(Extracted page text data)
=-=-=

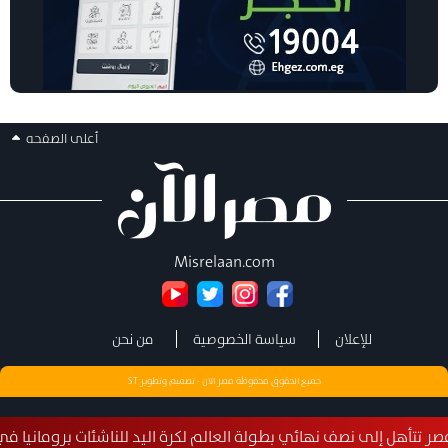
أعلى الصفحه
Misrelaan.com
للإعلان
سياسة الخصوصية
من نحن
جميع الحقوق محفوظة مصر الان - تصميم وتطوير
ST
إلى نصف نهائي بطولة العالم لكرة اليد للناشئات برومانيا في إنجاز استثنا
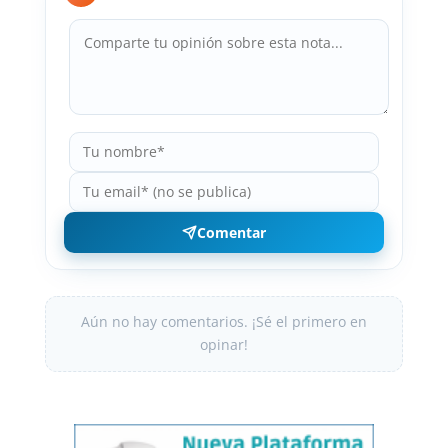
Comentar
Aún no hay comentarios. ¡Sé el primero en
opinar!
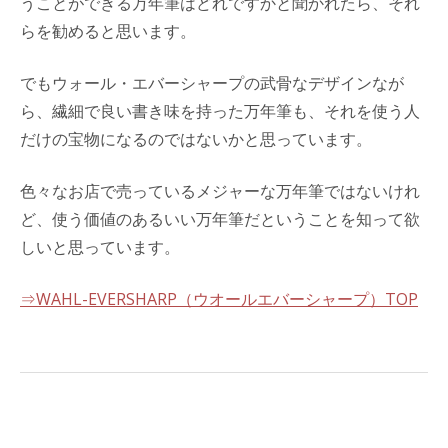
うことができる万年筆はどれですかと聞かれたら、それ
らを勧めると思います。
でもウォール・エバーシャープの武骨なデザインなが
ら、繊細で良い書き味を持った万年筆も、それを使う人
だけの宝物になるのではないかと思っています。
色々なお店で売っているメジャーな万年筆ではないけれ
ど、使う価値のあるいい万年筆だということを知って欲
しいと思っています。
⇒WAHL-EVERSHARP（ウオールエバーシャープ）TOP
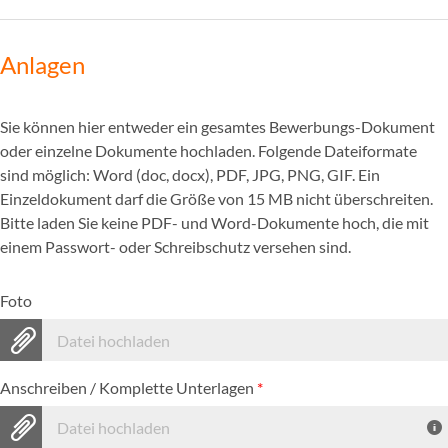
Anlagen
Sie können hier entweder ein gesamtes Bewerbungs-Dokument
oder einzelne Dokumente hochladen. Folgende Dateiformate
sind möglich: Word (doc, docx), PDF, JPG, PNG, GIF. Ein
Einzeldokument darf die Größe von 15 MB nicht überschreiten.
Bitte laden Sie keine PDF- und Word-Dokumente hoch, die mit
einem Passwort- oder Schreibschutz versehen sind.
Foto
Datei hochladen
Anschreiben / Komplette Unterlagen
*
Datei hochladen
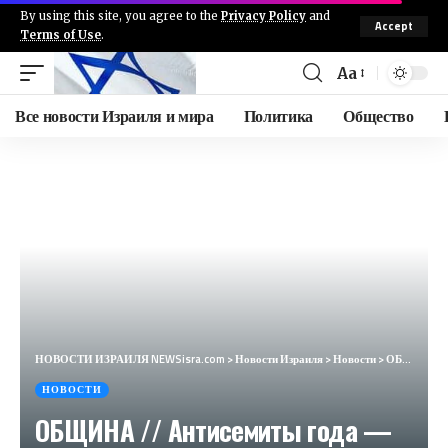
By using this site, you agree to the
Privacy Policy
and
Accept
Terms of Use
.
Aa
Все новости Израиля и мира
Политика
Общество
НОВОСТИ ИЗРАИЛЯ NEWSisra.com
>
Новости Израиля
>
Новости
>
ОБЩИНА // Антисемиты года — 2024 | Нападение на евреев в Европе | Синагога в Рассказовке
НОВОСТИ
ОБЩИНА // Антисемиты года —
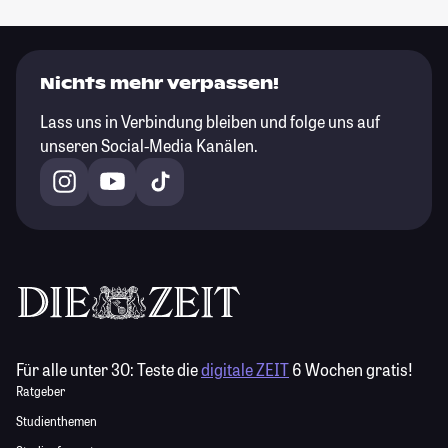
Nichts mehr verpassen!
Lass uns in Verbindung bleiben und folge uns auf
unseren Social-Media Kanälen.
Für alle unter 30:
Teste die
digitale ZEIT
6 Wochen gratis!
Ratgeber
Studienthemen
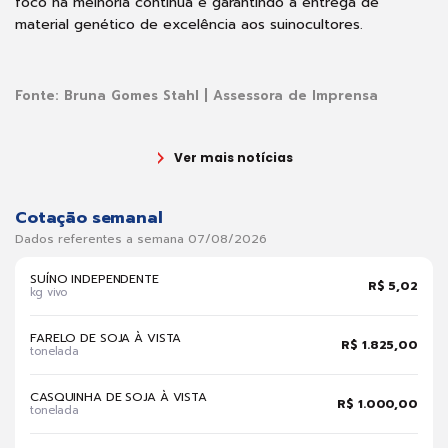
foco na melhoria contínua e garantindo a entrega de
material genético de excelência aos suinocultores.
Fonte:
Bruna Gomes Stahl | Assessora de Imprensa
Ver mais notícias
Cotação semanal
Dados referentes a semana 07/08/2026
SUÍNO INDEPENDENTE
R$ 5,02
kg vivo
FARELO DE SOJA À VISTA
R$ 1.825,00
tonelada
CASQUINHA DE SOJA À VISTA
R$ 1.000,00
tonelada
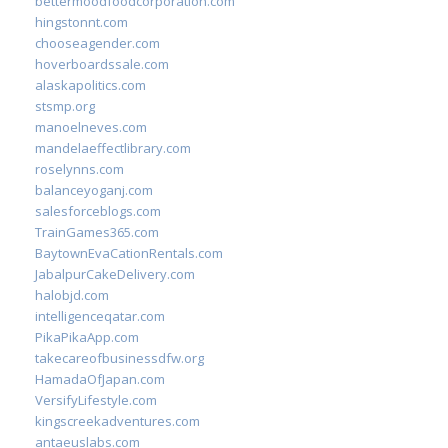
bettermoodfoodcorporation.com
hingstonnt.com
chooseagender.com
hoverboardssale.com
alaskapolitics.com
stsmp.org
manoelneves.com
mandelaeffectlibrary.com
roselynns.com
balanceyoganj.com
salesforceblogs.com
TrainGames365.com
BaytownEvaCationRentals.com
JabalpurCakeDelivery.com
halobjd.com
intelligenceqatar.com
PikaPikaApp.com
takecareofbusinessdfw.org
HamadaOfJapan.com
VersifyLifestyle.com
kingscreekadventures.com
antaeuslabs.com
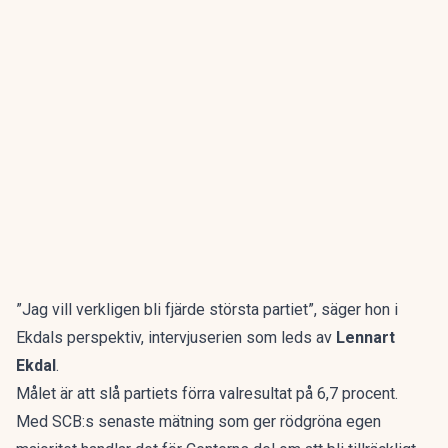
”Jag vill verkligen bli fjärde största partiet”, säger hon i
Ekdals perspektiv, intervjuserien som leds av
Lennart
Ekdal
.
Målet är att slå partiets förra valresultat på 6,7 procent.
Med
SCB:s senaste mätning som ger rödgröna egen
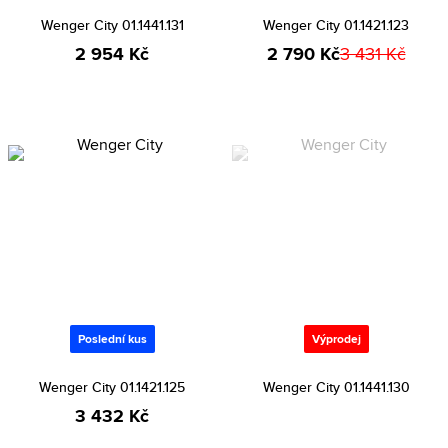
Wenger City 01.1441.131
Wenger City 01.1421.123
2 954 Kč
2 790 Kč
3 431 Kč
Poslední kus
Výprodej
Wenger City 01.1421.125
Wenger City 01.1441.130
3 432 Kč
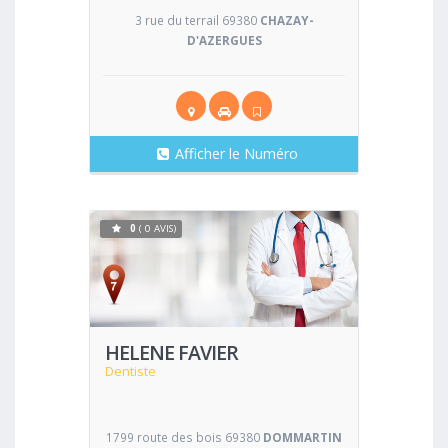
3 rue du terrail 69380
CHAZAY-
D'AZERGUES
Afficher le Numéro
0
( 0 AVIS)
Voir
HELENE FAVIER
Dentiste
1799 route des bois 69380
DOMMARTIN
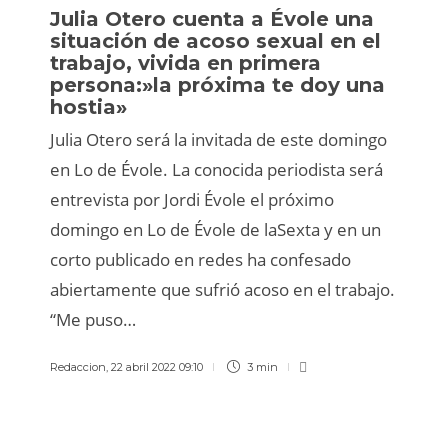
Julia Otero cuenta a Évole una
situación de acoso sexual en el
trabajo, vivida en primera
persona:»la próxima te doy una
hostia»
Julia Otero será la invitada de este domingo
en Lo de Évole. La conocida periodista será
entrevista por Jordi Évole el próximo
domingo en Lo de Évole de laSexta y en un
corto publicado en redes ha confesado
abiertamente que sufrió acoso en el trabajo.
“Me puso…
Redaccion
,
22 abril 2022 09:10
3 min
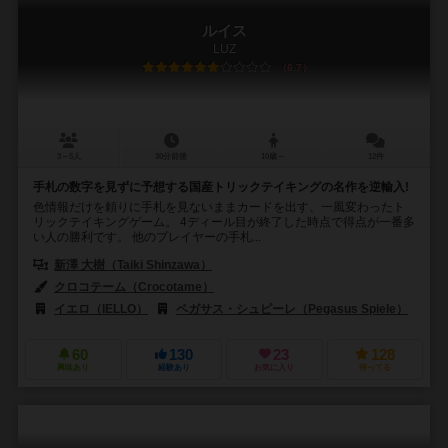
ルイス
LUZ
6.7
3～5人
30分前後
10歳～
12件
手札の数字を見ずに予想する国産トリックテイキングの名作を逆輸入!
色情報だけを頼りに手札を見ないままカードを出す、一風変わったト
リックテイキングゲーム。 4ディール目が終了した時点で得点が一番多
い人の勝利です。 他のプレイヤーの手札...
新澤 大樹（Taiki Shinzawa）
クロコテーム（Crocotame）
イエロ（IELLO）
ペガサス・シュピーレ（Pegasus Spiele）
60
130
23
128
興味あり
経験あり
お気に入り
持ってる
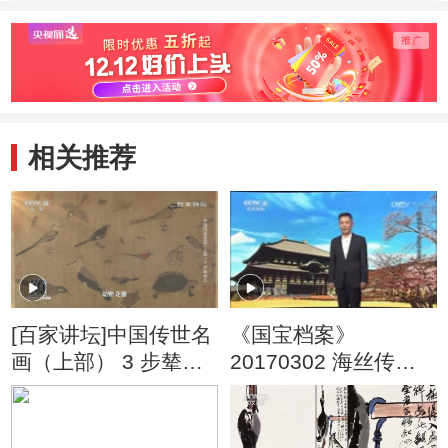
相关推荐
[百家讲坛]中国传世名
《国宝档案》
画（上部） 3 步辇疑
20170302 海丝传奇
云 中国画的分类
——东渡的匠师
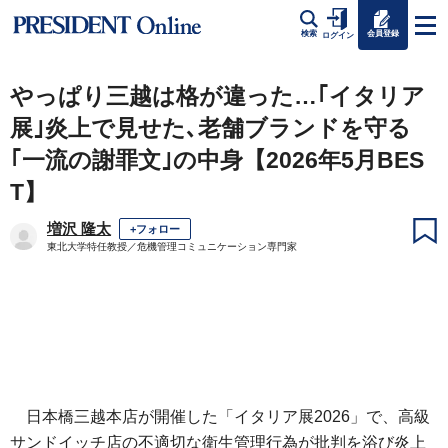
会員登録
検索
ログイン
やっぱり三越は格が違った…｢イタリア
展｣炎上で見せた､老舗ブランドを守る
｢一流の謝罪文｣の中身【2026年5月BES
T】
増沢 隆太
+フォロー
東北大学特任教授／危機管理コミュニケーション専門家
日本橋三越本店が開催した「イタリア展2026」で、高級
サンドイッチ店の不適切な衛生管理行為が批判を浴び炎上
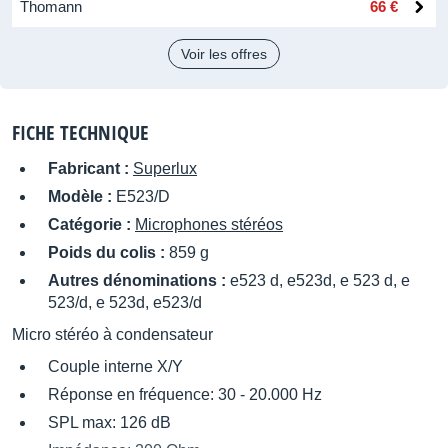
Thomann
66 €
Voir les offres
FICHE TECHNIQUE
Fabricant :
Superlux
Modèle :
E523/D
Catégorie :
Microphones stéréos
Poids du colis :
859 g
Autres dénominations :
e523 d, e523d, e 523 d, e
523/d, e 523d, e523/d
Micro stéréo à condensateur
Couple interne X/Y
Réponse en fréquence: 30 - 20.000 Hz
SPL max: 126 dB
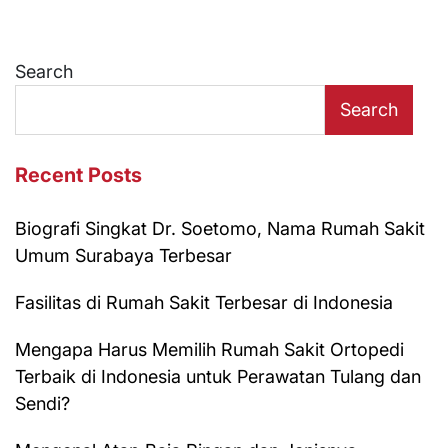
Search
Search
Recent Posts
Biografi Singkat Dr. Soetomo, Nama Rumah Sakit
Umum Surabaya Terbesar
Fasilitas di Rumah Sakit Terbesar di Indonesia
Mengapa Harus Memilih Rumah Sakit Ortopedi
Terbaik di Indonesia untuk Perawatan Tulang dan
Sendi?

=-=-=

> _TASK REQUIREMENTS_:
Write out the entries word for word. Skip the pictures.

> _WORKED SOLUTION_:
أعلى الصفحه
Misrelaan.com
للإعلان
سياسة الخصوصية
من نحن
جميع الحقوق محفوظة مصر الان - تصميم وتطوير
ST
إلى نصف نهائي بطولة العالم لكرة اليد للناشئات برومانيا في إنجاز استثنا
Comentar
Aún no hay comentarios. ¡Sé el primero en
opinar!
うことができる万年筆はどれですかと聞かれたら、それ
らを勧めると思います。
でもウォール・エバーシャープの武骨なデザインなが
ら、繊細で良い書き味を持った万年筆も、それを使う人
だけの宝物になるのではないかと思っています。
色々なお店で売っているメジャーな万年筆ではないけれ
ど、使う価値のあるいい万年筆だということを知って欲
しいと思っています。
⇒WAHL-EVERSHARP（ウオールエバーシャープ）TOP
Anlagen
Sie können hier entweder ein gesamtes Bewerbungs-Dokument
oder einzelne Dokumente hochladen. Folgende Dateiformate
sind möglich: Word (doc, docx), PDF, JPG, PNG, GIF. Ein
Einzeldokument darf die Größe von 15 MB nicht überschreiten.
Bitte laden Sie keine PDF- und Word-Dokumente hoch, die mit
einem Passwort- oder Schreibschutz versehen sind.
Foto
Datei hochladen
Anschreiben / Komplette Unterlagen
*
Datei hochladen
By using this site, you agree to the
Privacy Policy
and
Accept
Terms of Use
.
Aa
Все новости Израиля и мира
Политика
Общество
НОВОСТИ ИЗРАИЛЯ NEWSisra.com
>
Новости Израиля
>
Новости
>
ОБЩИНА // Антисемиты года — 2024 | Нападение на евреев в Европе | Синагога в Рассказовке
НОВОСТИ
ОБЩИНА // Антисемиты года —
Nichts mehr verpassen!
Lass uns in Verbindung bleiben und folge uns auf
unseren Social-Media Kanälen.
Für alle unter 30:
Teste die
digitale ZEIT
6 Wochen gratis!
Ratgeber
Studienthemen
foco na melhoria contínua e garantindo a entrega de
material genético de excelência aos suinocultores.
Fonte:
Bruna Gomes Stahl | Assessora de Imprensa
Ver mais notícias
Cotação semanal
Dados referentes a semana 07/08/2026
SUÍNO INDEPENDENTE
R$ 5,02
kg vivo
FARELO DE SOJA À VISTA
R$ 1.825,00
tonelada
CASQUINHA DE SOJA À VISTA
R$ 1.000,00
tonelada
bettermoodfoodcorporation.com
hingstonnt.com
chooseagender.com
hoverboardssale.com
alaskapolitics.com
stsmp.org
manoelneves.com
mandelaeffectlibrary.com
roselynns.com
balanceyoganj.com
salesforceblogs.com
TrainGames365.com
BaytownEvaCationRentals.com
JabalpurCakeDelivery.com
halobjd.com
intelligenceqatar.com
PikaPikaApp.com
takecareofbusinessdfw.org
HamadaOfJapan.com
VersifyLifestyle.com
kingscreekadventures.com
antaeuslabs.com
”Jag vill verkligen bli fjärde största partiet”, säger hon i
Ekdals perspektiv, intervjuserien som leds av
Lennart
Ekdal
.
Målet är att slå partiets förra valresultat på 6,7 procent.
Med
SCB:s senaste mätning som ger rödgröna egen
Wenger City 01.1441.131
Wenger City 01.1421.123
2 954 Kč
2 790 Kč
3 431 Kč
Poslední kus
Výprodej
Wenger City 01.1421.125
Wenger City 01.1441.130
3 432 Kč
3 rue du terrail 69380
CHAZAY-
D'AZERGUES
Afficher le Numéro
0
( 0 AVIS)
Voir
HELENE FAVIER
Dentiste
1799 route des bois 69380
DOMMARTIN
Julia Otero cuenta a Évole una
situación de acoso sexual en el
trabajo, vivida en primera
persona:»la próxima te doy una
hostia»
Julia Otero será la invitada de este domingo
en Lo de Évole. La conocida periodista será
entrevista por Jordi Évole el próximo
domingo en Lo de Évole de laSexta y en un
corto publicado en redes ha confesado
abiertamente que sufrió acoso en el trabajo.
“Me puso…
Redaccion
,
22 abril 2022 09:10
3 min
ルイス
LUZ
6.7
3～5人
30分前後
10歳～
12件
手札の数字を見ずに予想する国産トリックテイキングの名作を逆輸入!
色情報だけを頼りに手札を見ないままカードを出す、一風変わったト
リックテイキングゲーム。 4ディール目が終了した時点で得点が一番多
い人の勝利です。 他のプレイヤーの手札...
新澤 大樹（Taiki Shinzawa）
クロコテーム（Crocotame）
イエロ（IELLO）
ペガサス・シュピーレ（Pegasus Spiele）
60
130
23
128
興味あり
経験あり
お気に入り
持ってる
相关推荐
[百家讲坛]中国传世名
《国宝档案》
画（上部） 3 步辇疑
20170302 海丝传奇
云 中国画的分类
——东渡的匠师
会員登録
検索
ログイン
やっぱり三越は格が違った…｢イタリア
展｣炎上で見せた､老舗ブランドを守る
｢一流の謝罪文｣の中身【2026年5月BES
T】
増沢 隆太
+フォロー
東北大学特任教授／危機管理コミュニケーション専門家
日本橋三越本店が開催した「イタリア展2026」で、高級
サンドイッチ店の不適切な衛生管理行為が批判を浴び炎上
Thomann
66 €
Voir les offres
FICHE TECHNIQUE
Fabricant :
Superlux
Modèle :
E523/D
Catégorie :
Microphones stéréos
Poids du colis :
859 g
Autres dénominations :
e523 d, e523d, e 523 d, e
523/d, e 523d, e523/d
Micro stéréo à condensateur
Couple interne X/Y
Réponse en fréquence: 30 - 20.000 Hz
SPL max: 126 dB
Search
Search
Recent Posts
Biografi Singkat Dr. Soetomo, Nama Rumah Sakit
Umum Surabaya Terbesar
Fasilitas di Rumah Sakit Terbesar di Indonesia
Mengapa Harus Memilih Rumah Sakit Ortopedi
Terbaik di Indonesia untuk Perawatan Tulang dan
Sendi?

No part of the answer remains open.